Part – 1 : BlueStore (Default vs. Tuned) Performance Comparison

Acknowledgments

We would like to thank BBVA,   Cisco and Intel for providing the cutting edge hardware used to run a Red Hat Ceph Storage 3.2 All-flash performance POC. The tests and results provided in this blog series is a joint effort of the partnership formed by  BBVA, Intel , Cisco and Red Hat. All partners have worked together to produce a performance baseline for a Software Defined Storage Building Block based on Red Hat Ceph Storage with Cisco and Intel Hardware technology.

Executive Summary

• Tuning Ceph configuration for all-flash cluster resulted in material performance improvements compared to default (out-of-the-box) configuration. As such delivering up to 134% higher IOPS, ~70% lower average latency and ~90% lower tail latency on an all-flash cluster.

RHCS on All-Flash: Introduction

All-flash storage systems offer several benefits to businesses. This includes high performance in terms of both high throughput and lower latencies, low TCO with reduced power and cooling consumption over traditional hard drive based storage systems. The global digital transformation requires modernization of enterprise IT infrastructure to improve performance, responsiveness, and resiliency to almost all critical business applications. With the proliferation of complex application stacks, databases and a new breed of workloads, storage (data) have become the nervous system of today’s businesses. The only way to achieve storage nirvana is to use Software-defined, scale-out storage technology which is built for Exascale.

Red Hat Ceph Storage(RHCS) is an open source, massively scalable, software-defined storage that has all the resilience, durability and reliability needed for enterprise storage workloads. With the advancement in NAND technology flash media for storage are becoming more affordable. RHCS takes the center stage and being able to deliver millions of IOPS at low latency catering customers most demanding and storage intensive workload needs.

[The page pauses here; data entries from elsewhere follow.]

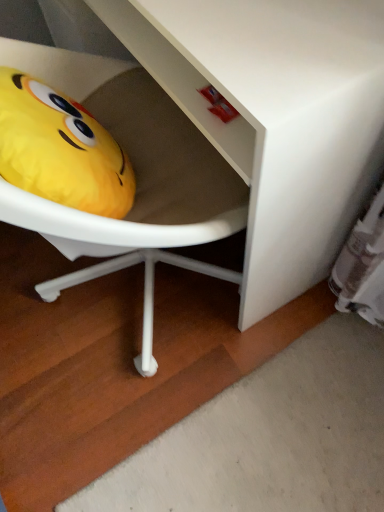 Identify the location of yellow plush toy at left. (60, 149).

Measure the distance between yellow plush toy at left and camera.

yellow plush toy at left is 21.79 inches from camera.

The image size is (384, 512). Describe the element at coordinates (60, 149) in the screenshot. I see `yellow plush toy at left` at that location.

Measure the distance between white matte vanity at lower left and camera.

The distance of white matte vanity at lower left from camera is 18.69 inches.

Where is `white matte vanity at lower left`? white matte vanity at lower left is located at coordinates (275, 117).

The image size is (384, 512). What do you see at coordinates (275, 117) in the screenshot?
I see `white matte vanity at lower left` at bounding box center [275, 117].

Identify the location of yellow plush toy at left. (60, 149).

Does white matte vanity at lower left appear on the left side of yellow plush toy at left?

No, white matte vanity at lower left is not to the left of yellow plush toy at left.

Is white matte vanity at lower left positioned before yellow plush toy at left?

Yes, white matte vanity at lower left is closer to the camera.

Which is nearer, (286, 32) or (64, 98)?

Clearly, point (286, 32) is closer to the camera than point (64, 98).

From the image's perspective, is white matte vanity at lower left on top of yellow plush toy at left?

Yes, from the image's perspective, white matte vanity at lower left is over yellow plush toy at left.

From a real-world perspective, between white matte vanity at lower left and yellow plush toy at left, who is vertically higher?

yellow plush toy at left.

Does white matte vanity at lower left have a lesser width compared to yellow plush toy at left?

No.

Is white matte vanity at lower left taller than yellow plush toy at left?

Yes.

Looking at the image, does white matte vanity at lower left seem bigger or smaller compared to yellow plush toy at left?

white matte vanity at lower left is bigger than yellow plush toy at left.

Is white matte vanity at lower left situated inside yellow plush toy at left or outside?

white matte vanity at lower left is spatially situated outside yellow plush toy at left.

Is there a large distance between white matte vanity at lower left and yellow plush toy at left?

No, white matte vanity at lower left is in close proximity to yellow plush toy at left.

Based on the photo, is white matte vanity at lower left positioned with its back to yellow plush toy at left?

No, yellow plush toy at left is not at the back of white matte vanity at lower left.

How many degrees apart are the facing directions of white matte vanity at lower left and yellow plush toy at left?

There is a 180-degree angle between the facing directions of white matte vanity at lower left and yellow plush toy at left.

Find the location of a particular element. The image size is (384, 512). vanity above the yellow plush toy at left (from the image's perspective) is located at coordinates (275, 117).

Which is more to the left, yellow plush toy at left or white matte vanity at lower left?

From the viewer's perspective, yellow plush toy at left appears more on the left side.

Does yellow plush toy at left come in front of white matte vanity at lower left?

No, yellow plush toy at left is behind white matte vanity at lower left.

Does point (26, 158) appear closer or farther from the camera than point (325, 209)?

Point (26, 158) is positioned closer to the camera compared to point (325, 209).

From the image's perspective, between yellow plush toy at left and white matte vanity at lower left, who is located below?

yellow plush toy at left appears lower in the image.

From a real-world perspective, does yellow plush toy at left sit lower than white matte vanity at lower left?

Incorrect, from a real-world perspective, yellow plush toy at left is higher than white matte vanity at lower left.

Considering the sizes of objects yellow plush toy at left and white matte vanity at lower left in the image provided, who is thinner, yellow plush toy at left or white matte vanity at lower left?

yellow plush toy at left is thinner.

Does yellow plush toy at left have a greater height compared to white matte vanity at lower left?

No.

Is yellow plush toy at left bigger than white matte vanity at lower left?

Actually, yellow plush toy at left might be smaller than white matte vanity at lower left.

Is yellow plush toy at left surrounding white matte vanity at lower left?

Actually, white matte vanity at lower left is outside yellow plush toy at left.

Is yellow plush toy at left next to white matte vanity at lower left and touching it?

No, yellow plush toy at left is not next to white matte vanity at lower left.

Is yellow plush toy at left facing away from white matte vanity at lower left?

No.

How distant is yellow plush toy at left from white matte vanity at lower left?

yellow plush toy at left and white matte vanity at lower left are 10.93 inches apart.

Locate an element on the screen. vanity below the yellow plush toy at left (from a real-world perspective) is located at coordinates (275, 117).

Identify the location of vanity on the right of yellow plush toy at left. (275, 117).

You are a GUI agent. You are given a task and a screenshot of the screen. Output one action in this format:
    pyautogui.click(x=<x>, y=<y>)
    Task: Click on the toy above the white matte vanity at lower left (from a real-world perspective)
    The height and width of the screenshot is (512, 384).
    Given the screenshot: What is the action you would take?
    pyautogui.click(x=60, y=149) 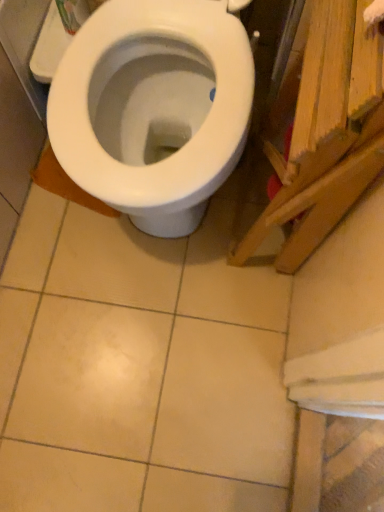 Where is `unoccupied area in front of white glossy bidet at center`? Image resolution: width=384 pixels, height=512 pixels. unoccupied area in front of white glossy bidet at center is located at coordinates (143, 348). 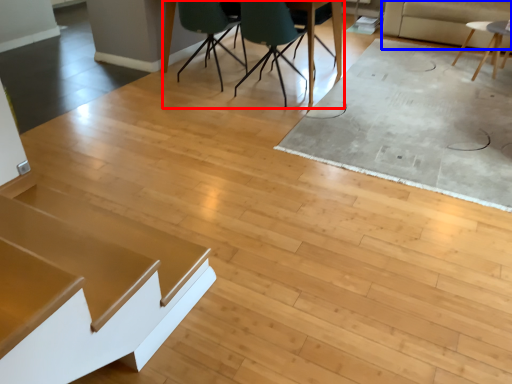 Question: Which object is further to the camera taking this photo, table (highlighted by a red box) or couch (highlighted by a blue box)?

Choices:
 (A) table
 (B) couch

Answer: (B) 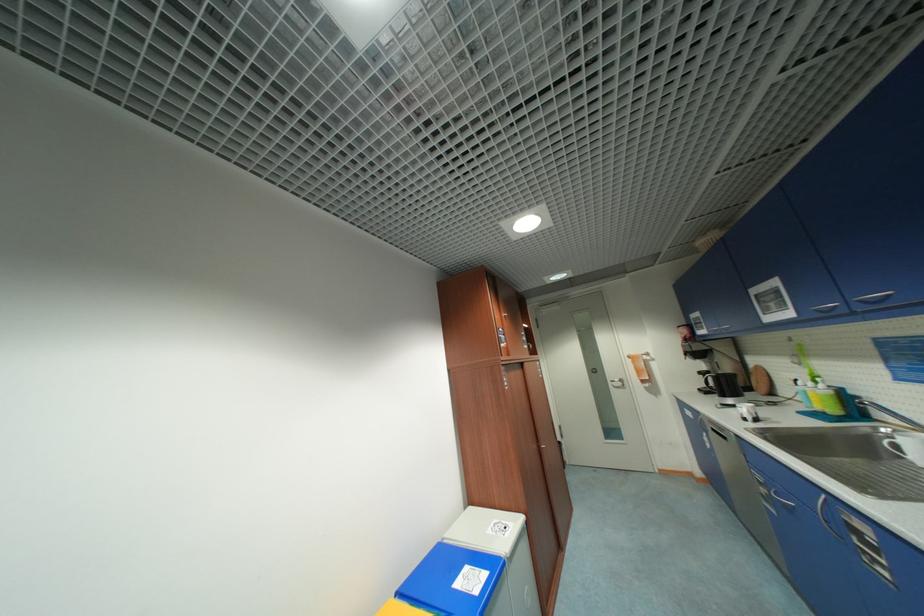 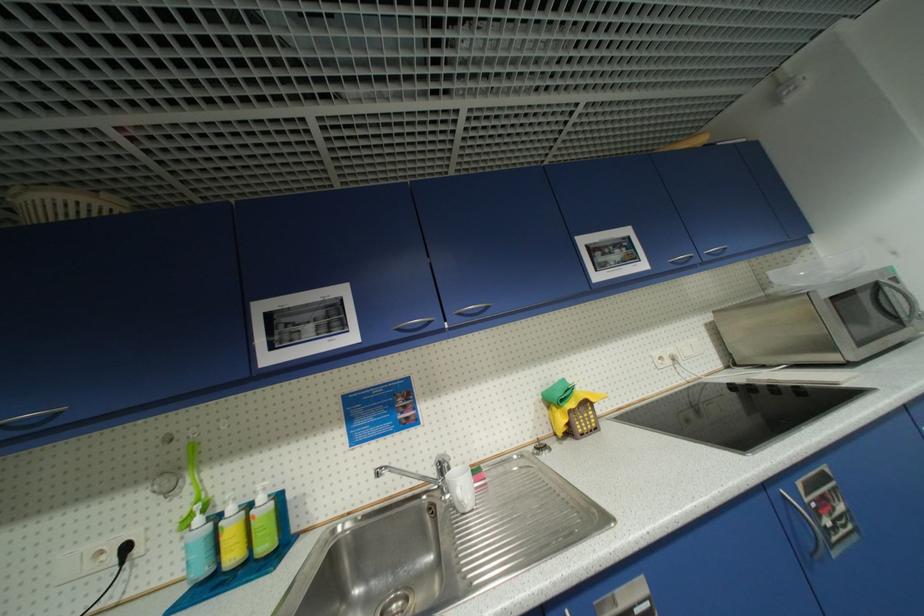 In the second image, find the point that corresponds to point (827, 387) in the first image.

(266, 500) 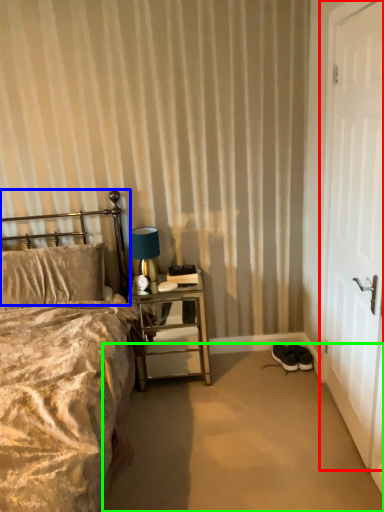 Question: Which is farther away from door (highlighted by a red box)? headboard (highlighted by a blue box) or plain (highlighted by a green box)?

Choices:
 (A) headboard
 (B) plain

Answer: (A) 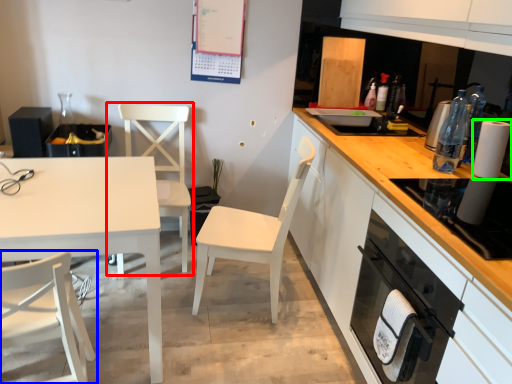 Question: Which object is positioned closest to chair (highlighted by a red box)? Select from chair (highlighted by a blue box) and paper towel (highlighted by a green box).

Choices:
 (A) chair
 (B) paper towel

Answer: (A) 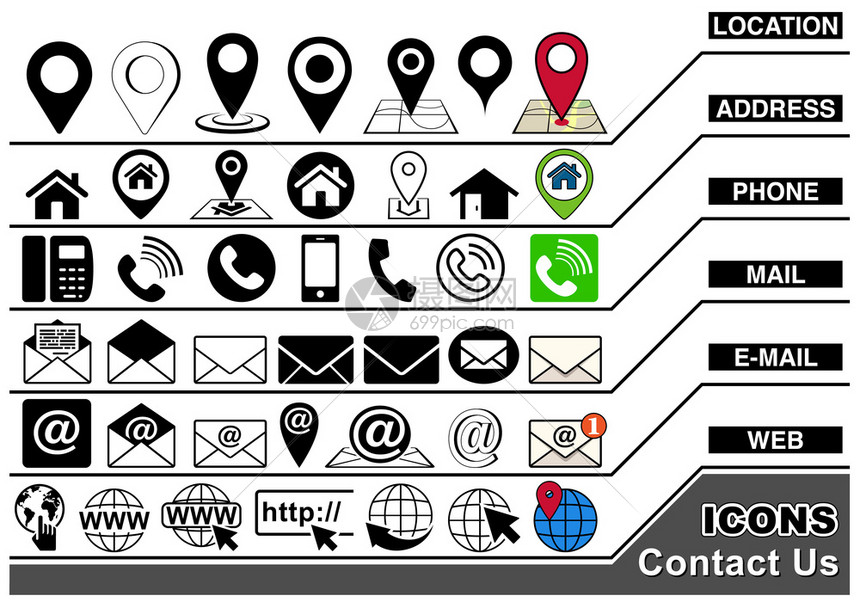 The image size is (860, 608). I want to click on phones, so click(x=562, y=288), click(x=473, y=282), click(x=383, y=249), click(x=315, y=268), click(x=255, y=295), click(x=157, y=299), click(x=64, y=266). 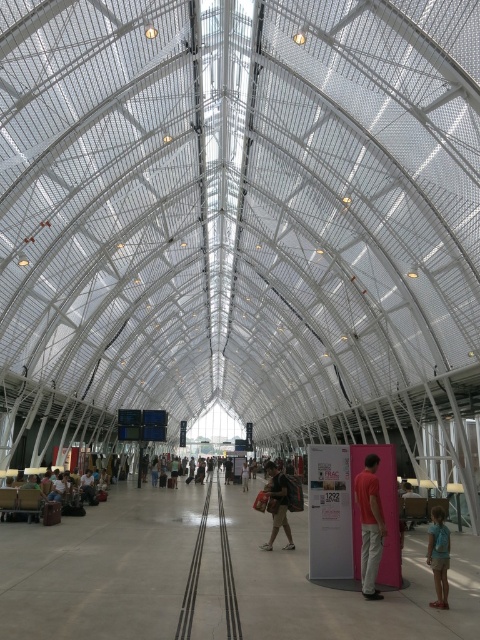 Does dark blue jeans at center appear on the right side of dark brown leather backpack at center?

Incorrect, dark blue jeans at center is not on the right side of dark brown leather backpack at center.

Between dark blue jeans at center and dark brown leather backpack at center, which one has more height?

Standing taller between the two is dark brown leather backpack at center.

Describe the element at coordinates (87, 486) in the screenshot. This screenshot has height=640, width=480. I see `dark blue jeans at center` at that location.

Locate an element on the screen. The width and height of the screenshot is (480, 640). dark blue jeans at center is located at coordinates click(87, 486).

Does blue denim shorts at lower right have a larger size compared to pink fabric at center?

Actually, blue denim shorts at lower right might be smaller than pink fabric at center.

Between point (446, 531) and point (402, 492), which one is positioned in front?

Positioned in front is point (446, 531).

Between point (432, 525) and point (404, 486), which one is positioned behind?

The point (404, 486) is more distant.

Where is `blue denim shorts at lower right`? The height and width of the screenshot is (640, 480). blue denim shorts at lower right is located at coordinates (439, 556).

Does blue denim shorts at lower right appear on the left side of dark blue jeans at center?

No, blue denim shorts at lower right is not to the left of dark blue jeans at center.

Is point (432, 538) more distant than point (93, 490)?

No.

I want to click on blue denim shorts at lower right, so click(x=439, y=556). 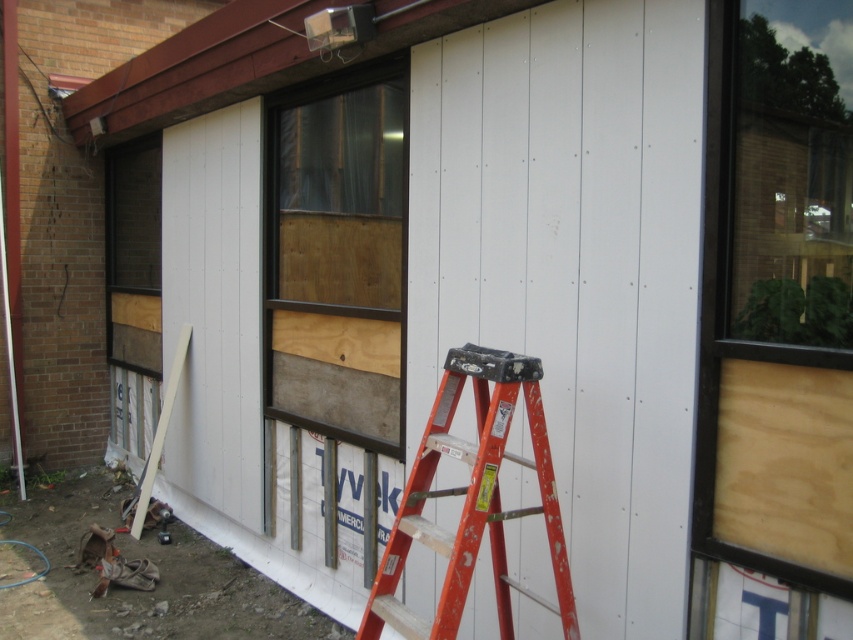 You are a painter who needs to reach the top of the white smooth siding at center. You have a metallic orange ladder at center available. Considering their heights, will the ladder reach the top of the siding?

The white smooth siding at center is taller than the metallic orange ladder at center, so the ladder will not reach the top of the siding.

You are an inspector checking the construction site. You notice the transparent glass window at upper right and the wooden paneling at left. Which object is shorter in height?

The transparent glass window at upper right has a lesser height compared to the wooden paneling at left, so the transparent glass window at upper right is shorter in height.

You are a contractor assessing the construction site. You need to determine which object is taller between the brown wood window at center and the wooden paneling at left. Based on the scene, which one is taller?

The brown wood window at center is taller than the wooden paneling at left according to the description. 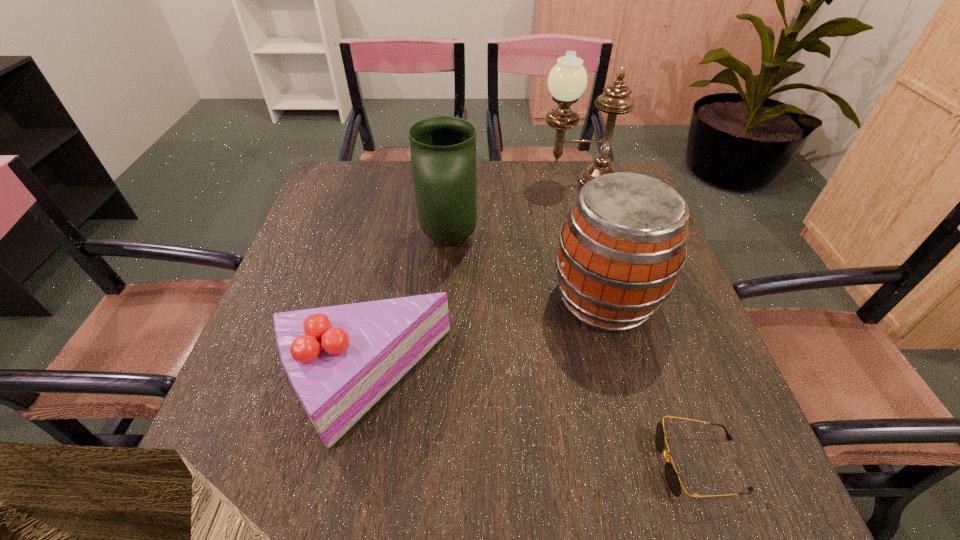 The image size is (960, 540). Identify the location of object that is at the near right corner. tap(672, 477).

What are the coordinates of `vacant space at the far edge` in the screenshot? It's located at (401, 197).

The width and height of the screenshot is (960, 540). I want to click on vacant space at the near edge of the desktop, so click(x=345, y=487).

In the image, there is a desktop. Identify the location of vacant space at the left edge. The height and width of the screenshot is (540, 960). (300, 420).

In order to click on vacant region at the right edge of the desktop in this screenshot , I will do `click(659, 378)`.

Locate an element on the screen. The height and width of the screenshot is (540, 960). vacant position at the near left corner of the desktop is located at coordinates click(266, 472).

Image resolution: width=960 pixels, height=540 pixels. In the image, there is a desktop. Identify the location of free space at the near right corner. (689, 464).

At what (x,y) coordinates should I click in order to perform the action: click on unoccupied position between the cake and the cider. Please return your answer as a coordinate pair (x, y). The width and height of the screenshot is (960, 540). Looking at the image, I should click on (484, 341).

You are a GUI agent. You are given a task and a screenshot of the screen. Output one action in this format:
    pyautogui.click(x=<x>, y=<y>)
    Task: Click on the vacant region between the shortest object and the cider
    
    Given the screenshot: What is the action you would take?
    pyautogui.click(x=653, y=382)

Locate an element on the screen. This screenshot has height=540, width=960. unoccupied position between the vase and the farthest object is located at coordinates (514, 210).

High performance and latency sensitive workloads often consume storage via the block device interface. Ceph delivers block storage to clients with the help of RBD, a librbd library which is a thin layer that sits on top of rados (Figure-1) taking advantage of all the features rados has to offer. RBD block devices are highly distributed in nature as it stripes a block device image over multiple objects in the Red Hat Ceph Storage cluster, where each object gets mapped to a placement group and distributed, and the placement groups are spread across separate Ceph OSDs throughout the cluster, this greatly enhances the parallelism when accessing data from and RBD volume.

RHCS block devices are thin-provisioned, resizable and store data striped over multiple OSDs in a Ceph cluster. RHCS block devices leverage RADOS capabilities such as self healing, replication, and consistency.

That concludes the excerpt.